Effect of storage time on the fermentation quality, bacterial community structure and metabolic profiles of napiergrass (Pennisetum purpureum Schum.) silage.

This study was aimed to investigate the effect of storage time on fermentation characteristics, bacterial community structure and predicted metabolic pathways of napiergrass (Pennisetum purpureum Schum.) silage. First-cutting napiergrass was harvested at the vegetative stage and ensiled in laboratory-scale silos (1 L capacity). Triplicate silos were sampled after 1, 3, 7, 15, 30 and 60 days of ensiling, respectively. The bacterial communities on day 3 and 60 were assessed through the high throughput sequencing technology, and metabolic pathways of bacterial community were predicted according to the Kyoto Encyclopedia of Genes and Genomes (KEGG) via Tax4Fun. Napiergrass silage exhibited an acetic acid-type fermentation, indicated by lower lactic acid contents and ratio of lactic acid to acetic acid, and higher pH, ethanol and acetic acid contents. Before ensiling, the predominant genera in fresh napiergrass mainly included Acinetobacter, Enterobacteriaceae, Enterobacter and Lactococcus.
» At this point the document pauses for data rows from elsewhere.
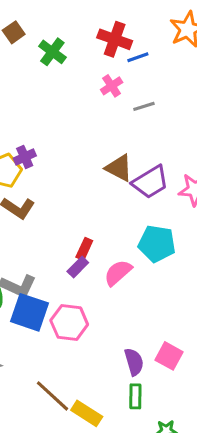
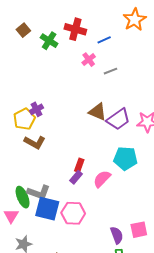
red cross: (115, 39) -> (75, 29), moved
pink square: (169, 356) -> (139, 230), turned -36

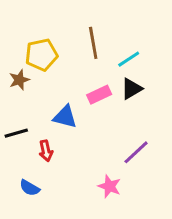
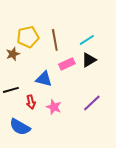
brown line: (93, 43) -> (55, 40), moved
pink star: (109, 186) -> (54, 107), moved
blue semicircle: (30, 188) -> (20, 127), size x1.5

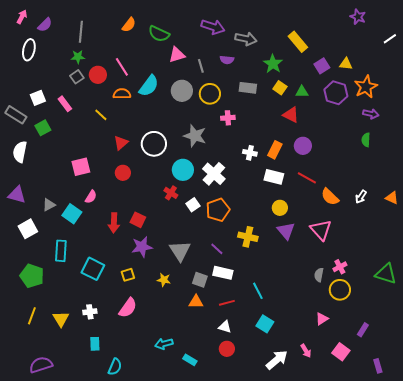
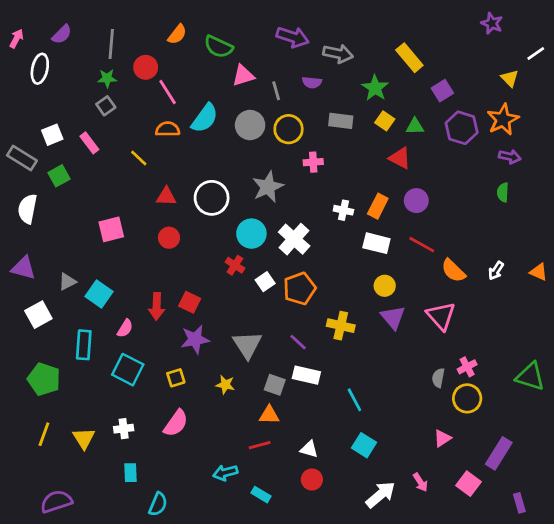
pink arrow: (22, 17) -> (16, 38), moved
yellow triangle: (346, 64) -> (510, 78), moved, turned 40
red circle: (98, 75) -> (146, 67), moved
gray star: (195, 136) -> (268, 187), turned 30
red triangle: (121, 143) -> (166, 196), turned 42
pink semicircle: (91, 197) -> (125, 328), moved
red line: (227, 303) -> (260, 445), moved
purple rectangle: (363, 330) -> (499, 453), size x1.6

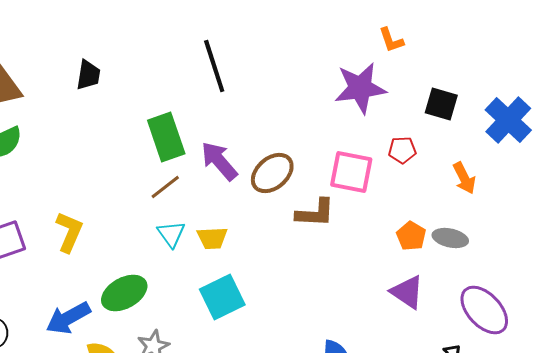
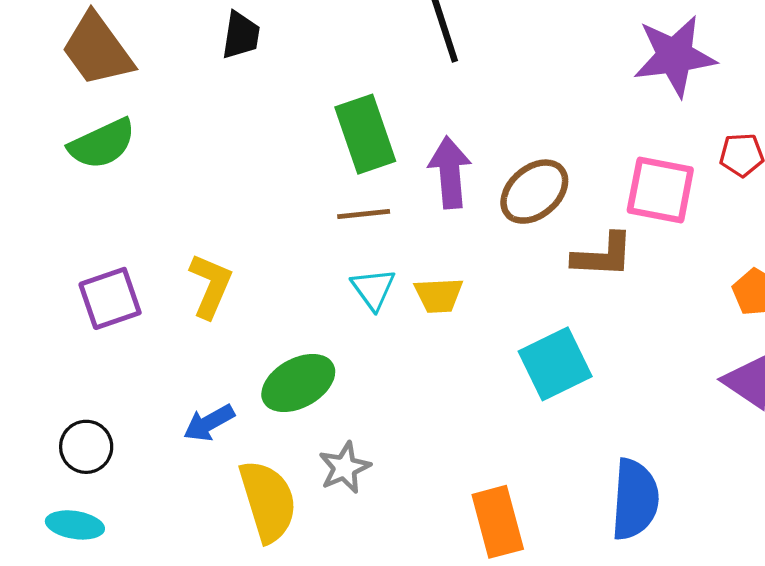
purple arrow: (219, 161) -> (450, 172), turned 36
brown line: (165, 187) -> (364, 214), turned 32
cyan square: (222, 297) -> (555, 364), moved
blue arrow: (68, 318) -> (209, 423), size x0.7

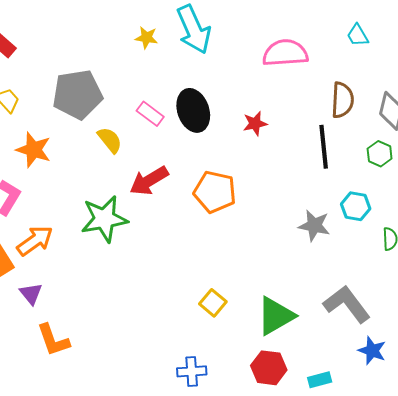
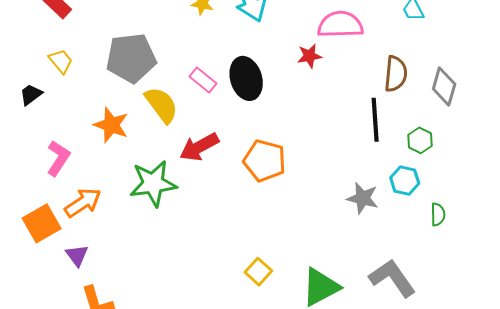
red star: (255, 124) -> (309, 56), moved
yellow semicircle: (110, 140) -> (161, 105), size x1.4
orange star: (34, 150) -> (111, 125), moved
green hexagon: (380, 154) -> (420, 140), moved

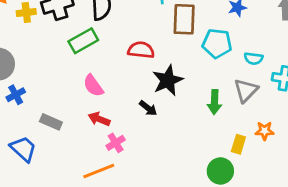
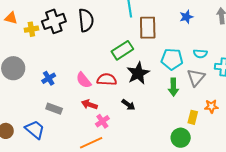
green rectangle: (83, 41) -> (122, 50), moved
cyan pentagon: (217, 43) -> (172, 59), moved
red semicircle: (141, 50) -> (107, 79), moved
blue cross: (16, 95) -> (49, 78), moved
black arrow: (148, 108) -> (128, 105), moved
After 60 days of ensiling, high proportions of Enterobacteriaceae, Enterobacter and Lactobacillus were found in napiergrass silages. The metabolism of amino acid, energy, cofactors and vitamins were inhibited, whereas metabolism of nucleotide and carbohydrate were promoted during ensiling. Overall, the combination of high throughput sequencing technology and 16S rRNA gene-predicted functional analyses revealed the differences during the initial and late stages of napiergrass silages not only for distinct bacterial community but also for specific functional metabolites. It could provide a comprehensive insight into bacterial community and functional profiles to further improve the silage quality.